I closed my eyes. The heat from above became somehow hotter. I was an ant, and someone had shoved a magnifying glass between the sun and me. Is that you up there playing around, Boyd? No. There’s no up there. If there was, there’d be a down there, and that’s where your wide ass would be burning for eternity.
There was no hell for Boyd, I knew that. It was all right. There was another way to banish him from existence … by banishing him from my life.
I opened my eyes, took off my glove, and held my hand out to Meleah. “Give me the ring. Give me Charlie.”
“Jackson,” she started, already shaking her head.
“It’s all right. Just … don’t let me trip over my own two feet and touch anything else.” I tried for a smile. It didn’t feel particularly encouraging. She must have seen something, however, as she carefully placed the ring and chain on my palm. It was cool, a circle of relief on hot skin.
“Four minutes.” Hector’s countdown was followed by the thud of six hundred pounds hitting the ground. A few seconds later, there was a hum that vibrated up and down my spine as heavy and pulsating as a hive of enraged hornets. “Machine is up and good to go.”

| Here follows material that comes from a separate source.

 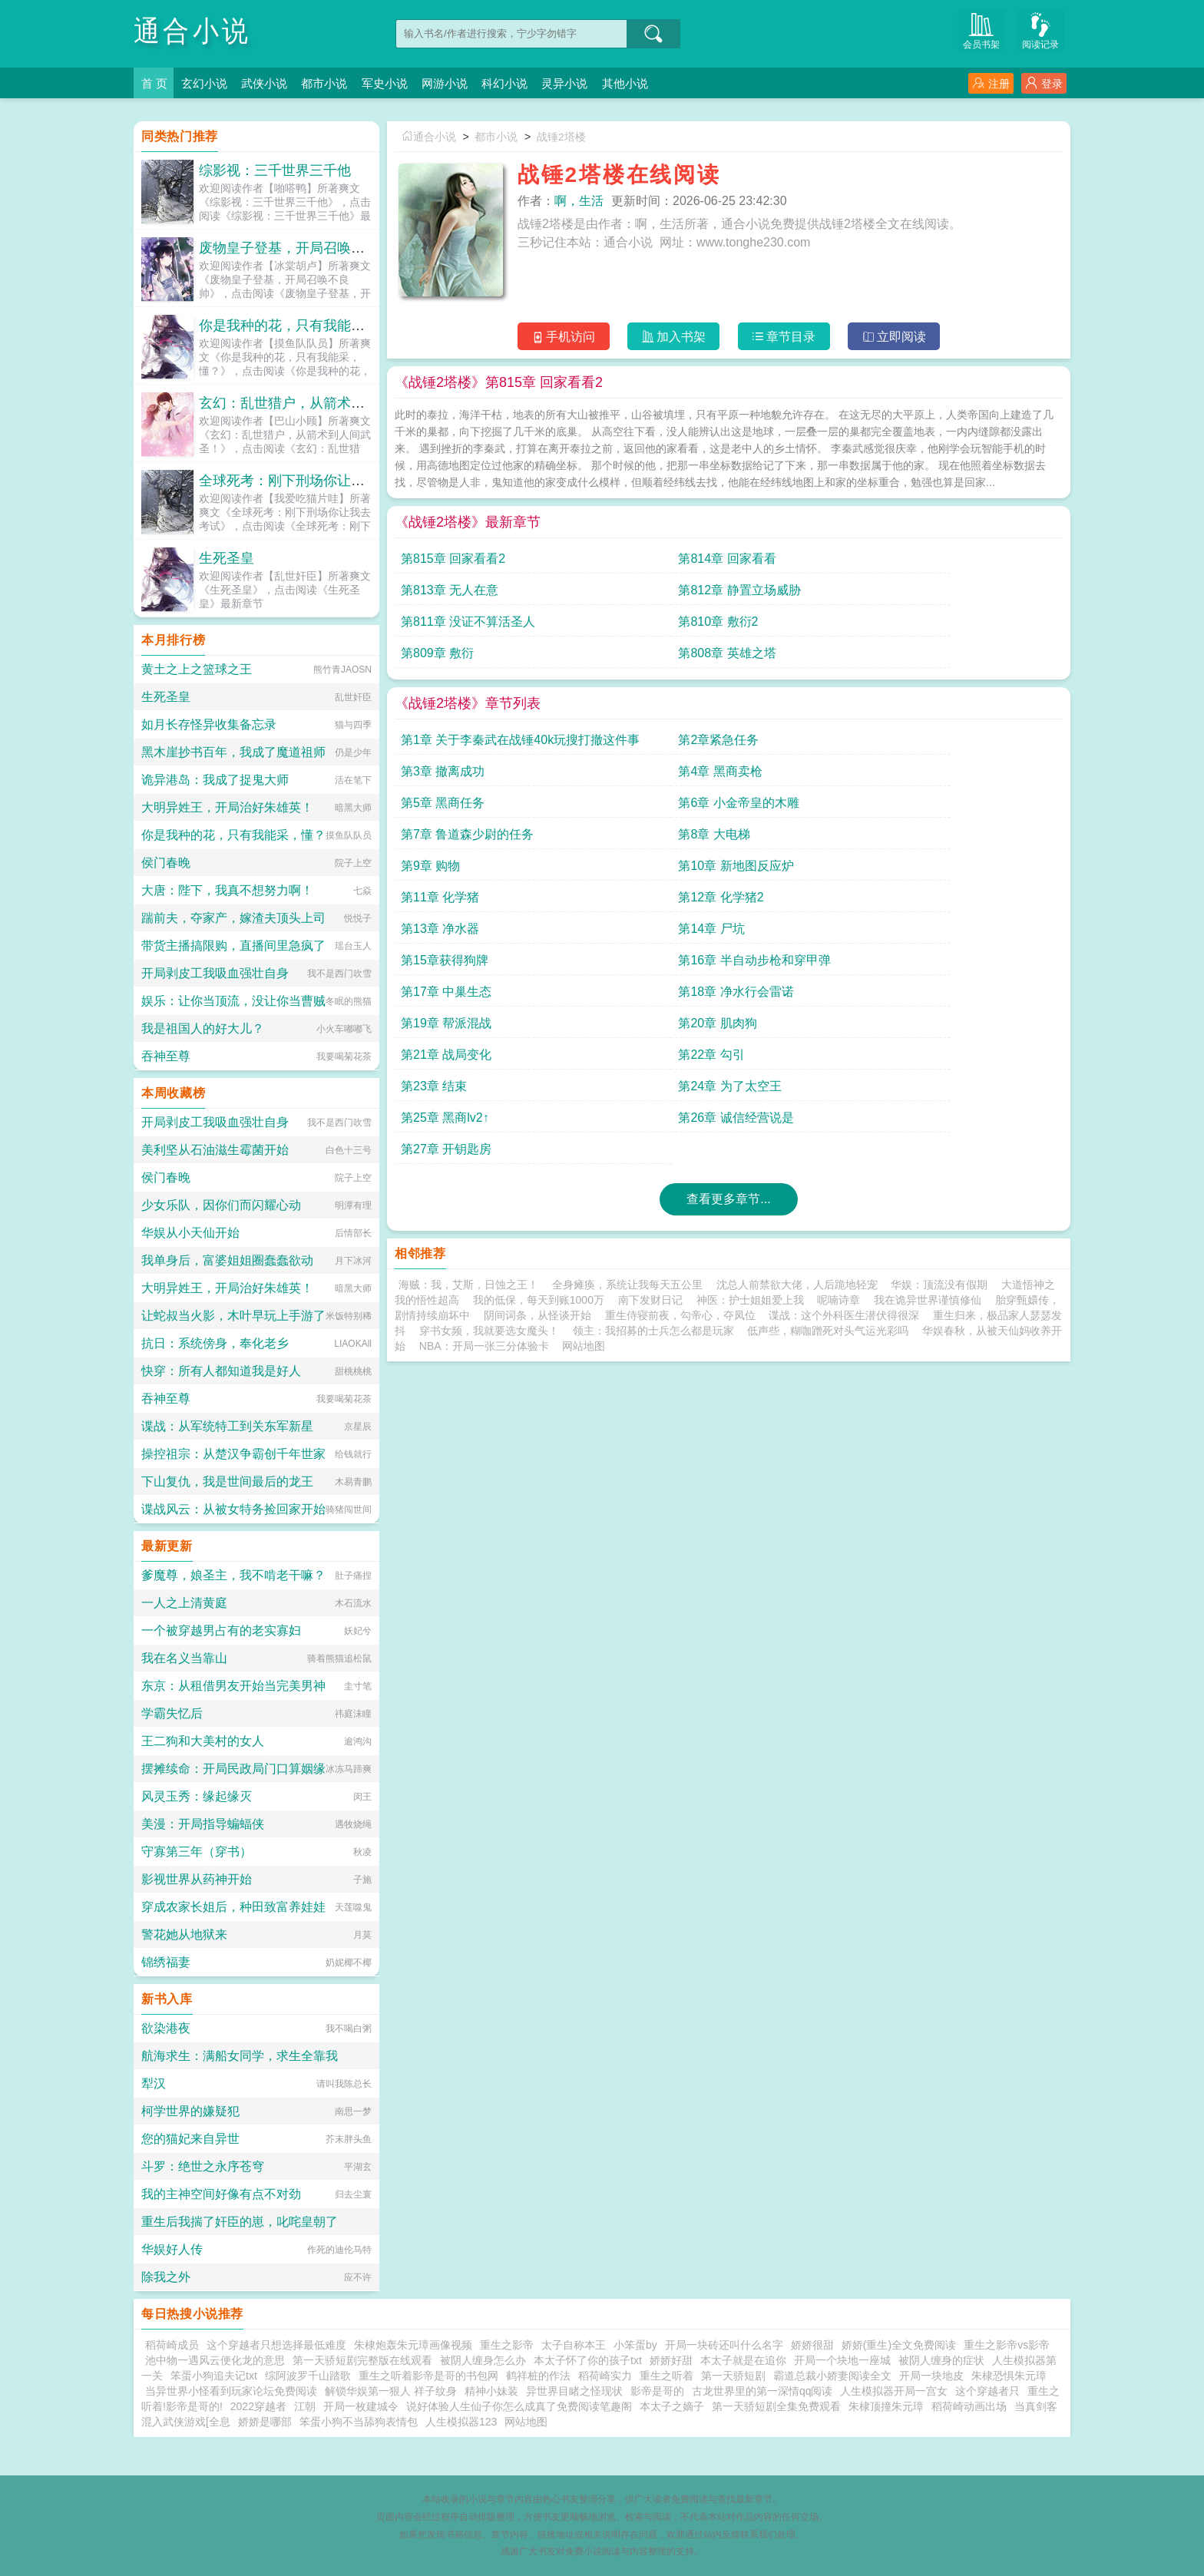 What do you see at coordinates (625, 808) in the screenshot?
I see `第18章 净水行会雷诺` at bounding box center [625, 808].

He hoped. I wasn’t as sure. Fujiwara hadn’t needed to bluff before. He’d been what I didn’t believe existed: a ghost. We hadn’t suspected him, seen him, or found any evidence at all that it had been him. I’d felt sorry for the son of a bitch, having to endure Thackery’s rages. He’d fooled us all, seemingly without effort. I had the feeling he was somehow doing the same now.
I closed my hand around the ring. It wasn’t as if I opened myself up to Charlie. It wasn’t as if I’d opened myself up to anyone since this had first begun sixteen years ago, when I’d picked up Tessa’s pink shoe. What I had didn’t come with an off switch, or hell, I’d have taken a simple mute. But right now, there was only the taste of old memories, nothing new.